The same old monotonous routine went on, though now it was
irritating and maddening. Daylight found a big quarrel on his
hands with a world that wouldn't let a man behave toward his
stenographer after the way of all men and women. What was the
good of owning millions anyway? he demanded one day of the
desk-calendar, as she passed out after receiving his dictation.
As the third week drew to a close and another desolate Sunday
confronted him, Daylight resolved to speak, office or no office.
And as was his nature, he went simply and directly to the point
She had finished her work with him, and was gathering her note
pad and pencils together to depart, when he said:--
"Oh, one thing more, Miss Mason, and I hope you won't mind my
being frank and straight out. You've struck me right along as a
sensible-minded girl, and I don't think you'll take offence at
what I'm going to say. You know how long you've been in the
office--it's years, now, several of them, anyway; and you know
I've always been straight and aboveboard with you. I've never
what you call--presumed. Because you were in my office I've
tried to be more careful than if--if you wasn't in my office--you
understand. But just the same, it don't make me any the less
human. I'm a lonely sort of a fellow--don't take that as a bid
for kindness. What I mean by it is to try and tell you just how
much those two rides with you have meant. And now I hope you
won't mind my just asking why you haven't been out riding the
last two Sundays?"
He came to a stop and waited, feeling very warm and awkward, the
perspiration starting in tiny beads on his forehead.

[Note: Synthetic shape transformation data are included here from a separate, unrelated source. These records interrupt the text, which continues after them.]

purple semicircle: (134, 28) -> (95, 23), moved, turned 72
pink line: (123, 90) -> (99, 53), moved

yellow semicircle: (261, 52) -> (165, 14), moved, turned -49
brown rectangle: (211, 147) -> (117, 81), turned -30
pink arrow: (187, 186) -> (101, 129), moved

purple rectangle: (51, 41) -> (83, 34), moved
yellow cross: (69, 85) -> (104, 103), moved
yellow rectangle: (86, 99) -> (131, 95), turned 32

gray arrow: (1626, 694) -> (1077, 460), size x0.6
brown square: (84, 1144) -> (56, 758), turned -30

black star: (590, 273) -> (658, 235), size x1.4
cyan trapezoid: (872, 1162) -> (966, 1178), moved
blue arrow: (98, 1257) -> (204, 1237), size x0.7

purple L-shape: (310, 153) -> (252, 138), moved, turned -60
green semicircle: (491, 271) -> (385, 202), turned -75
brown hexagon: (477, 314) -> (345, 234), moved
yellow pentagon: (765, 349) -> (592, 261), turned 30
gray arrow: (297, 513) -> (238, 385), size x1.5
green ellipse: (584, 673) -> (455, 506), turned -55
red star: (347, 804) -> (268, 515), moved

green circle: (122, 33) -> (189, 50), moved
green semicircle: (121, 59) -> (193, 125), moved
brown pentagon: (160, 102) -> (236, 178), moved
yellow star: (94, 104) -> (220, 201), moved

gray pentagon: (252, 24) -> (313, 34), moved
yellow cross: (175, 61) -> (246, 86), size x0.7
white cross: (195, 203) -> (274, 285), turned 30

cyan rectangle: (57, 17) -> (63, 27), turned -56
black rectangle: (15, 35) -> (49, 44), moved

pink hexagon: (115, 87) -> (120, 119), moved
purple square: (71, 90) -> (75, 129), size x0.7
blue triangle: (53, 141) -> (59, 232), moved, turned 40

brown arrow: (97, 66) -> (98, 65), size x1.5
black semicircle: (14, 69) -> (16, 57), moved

She did not
speak immediately, and he stepped across the room and raised the
window higher.
"I have been riding," she answered; "in other directions."
"But why...?" He failed somehow to complete the question. "Go
ahead and be frank with me," he urged. "Just as frank as I am
with
you. Why didn't you ride in the Piedmont hills? I hunted for
you
everywhere.
"And that is just why." She smiled, and looked him straight in
the eyes for a moment, then dropped her own. "Surely, you
understand, Mr. Harnish."
He shook his head glumly.
"I do, and I don't. I ain't used to city ways by a long shot.